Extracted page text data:
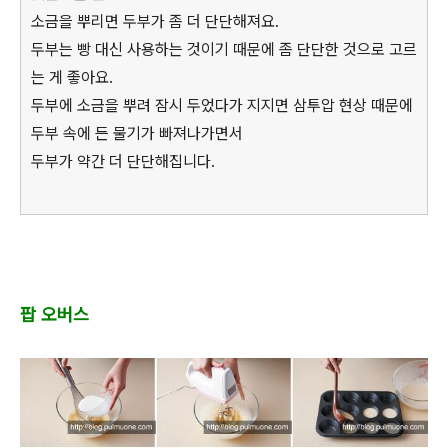
소금을 뿌리면 두부가 좀 더 단단해져요.
두부는 빵 대신 사용하는 것이기 때문에 좀 단단한 것으로 고르
는 게 좋아요.
두부에 소금을 뿌려 잠시 두었다가 지지면 삼투압 현상 때문에
두부 속에 든 물기가 빠져나가면서
두부가 약간 더 단단해집니다.
팝 오버스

## TASK PROMPT
Return the data exactly as it stands, minus the pictures.

## RESPONSE AREA
소금을 뿌리면 두부가 좀 더 단단해져요.
두부는 빵 대신 사용하는 것이기 때문에 좀 단단한 것으로 고르
는 게 좋아요.
두부에 소금을 뿌려 잠시 두었다가 지지면 삼투압 현상 때문에
두부 속에 든 물기가 빠져나가면서
두부가 약간 더 단단해집니다.
팝 오버스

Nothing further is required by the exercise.